Le défi numéro un sera l’accès à une énergie fiable et compétitive. Faire tourner des lignes de transformation de beurre de mangue exige une fourniture électrique continue. Conscient de cet enjeu, Sadio Mané s’est récemment associé à une campagne panafricaine baptisée « Powered by Africa », qui vise précisément à réfléchir à l’intégration des énergies renouvelables et de l’électrification autonome dans ce type de projets. De plus, l’état du réseau routier régional pour acheminer les produits finis vers le port autonome de Dakar ou les marchés sous-régionaux exigera une attention soutenue de la part du ministère des Infrastructures.
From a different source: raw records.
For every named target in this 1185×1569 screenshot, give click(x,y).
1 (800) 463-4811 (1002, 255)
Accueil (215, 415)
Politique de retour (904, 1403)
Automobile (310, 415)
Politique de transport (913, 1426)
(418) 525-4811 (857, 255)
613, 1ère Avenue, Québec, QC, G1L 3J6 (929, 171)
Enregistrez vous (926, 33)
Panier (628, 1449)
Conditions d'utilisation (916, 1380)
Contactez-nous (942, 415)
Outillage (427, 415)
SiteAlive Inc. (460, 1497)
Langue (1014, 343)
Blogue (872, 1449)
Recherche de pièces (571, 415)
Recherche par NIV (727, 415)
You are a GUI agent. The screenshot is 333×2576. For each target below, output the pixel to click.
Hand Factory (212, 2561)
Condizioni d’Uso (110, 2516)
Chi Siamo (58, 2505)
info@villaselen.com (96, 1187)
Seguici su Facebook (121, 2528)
Enfin, la question de la formation du capital humain sera déterminante. Recruter 1 000 travailleurs qualifiés (techniciens agricoles, ingénieurs qualité, opérateurs de maintenance industrielle) dans une zone rurale nécessite un accompagnement rigoureux. Le volet éducatif intégré au projet SM10 sera vital pour s’assurer que les emplois créés profitent réellement aux jeunes de la Casamance, évitant ainsi de devoir importer toute l’expertise technique depuis la capitale.
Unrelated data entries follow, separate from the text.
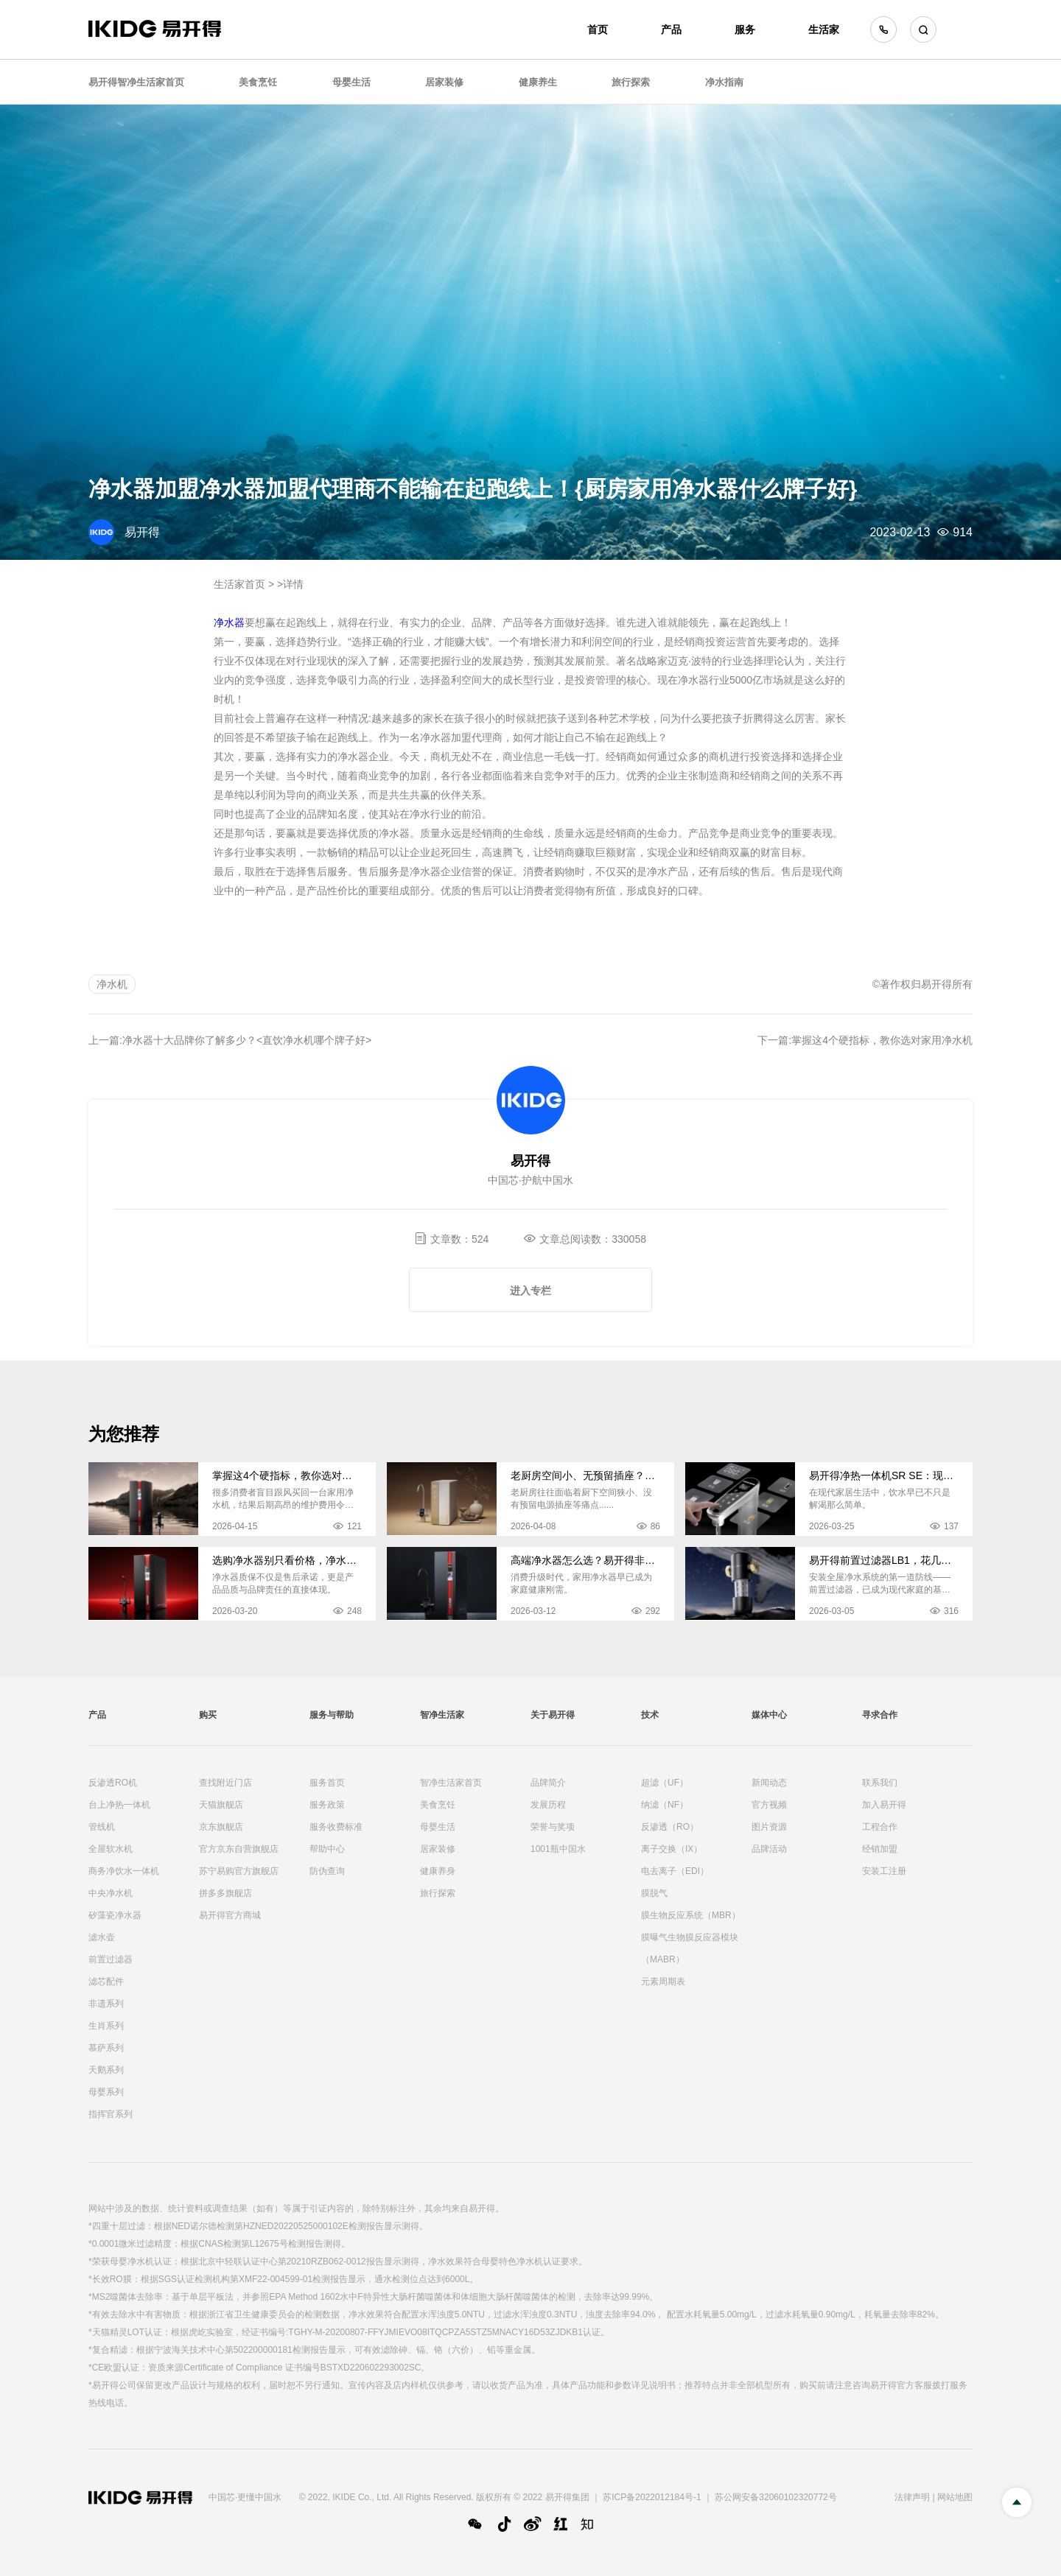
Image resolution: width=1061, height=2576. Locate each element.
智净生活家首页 (451, 1782)
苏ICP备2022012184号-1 (652, 2497)
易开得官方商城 (230, 1915)
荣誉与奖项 (552, 1827)
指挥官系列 (110, 2114)
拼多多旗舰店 (225, 1893)
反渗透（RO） (669, 1827)
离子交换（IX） (671, 1849)
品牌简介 (548, 1782)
En fin de compte, l’initiative de Sadio Mané ne remplace pas l’État sénégalais ; elle le bouscule positivement et le complète. Là où la lourdeur administrative peine à créer des emplois directs, le joueur démontre que le capital privé, dirigé avec une vision territoriale et un profond patriotisme, possède une force de frappe inégalée. Si le pari est réussi, Bambali ne sera plus seulement sur la carte du monde comme le village natal d’une légende du ballon rond, mais comme l’épicentre d’une véritable révolution agro-industrielle assumée par les Africains, pour l’Afrique.

Sources et références

  • Présentation officielle du projet SM10 AGRO à Dakar (17 septembre 2026) et pose de la première pierre à Bambali (19 septembre 2026).
  • Déclarations de l’APIX concernant les 11,7 milliards de FCFA d’investissement et les incitations douanières.
  • Données techniques du parc : 500 hectares, 78 000 manguiers, capacité de 8 500 tonnes/an et création de 1 000 emplois directs.
  • Informations relatives à la campagne « Powered by Africa » et au ciblage du beurre de mangue.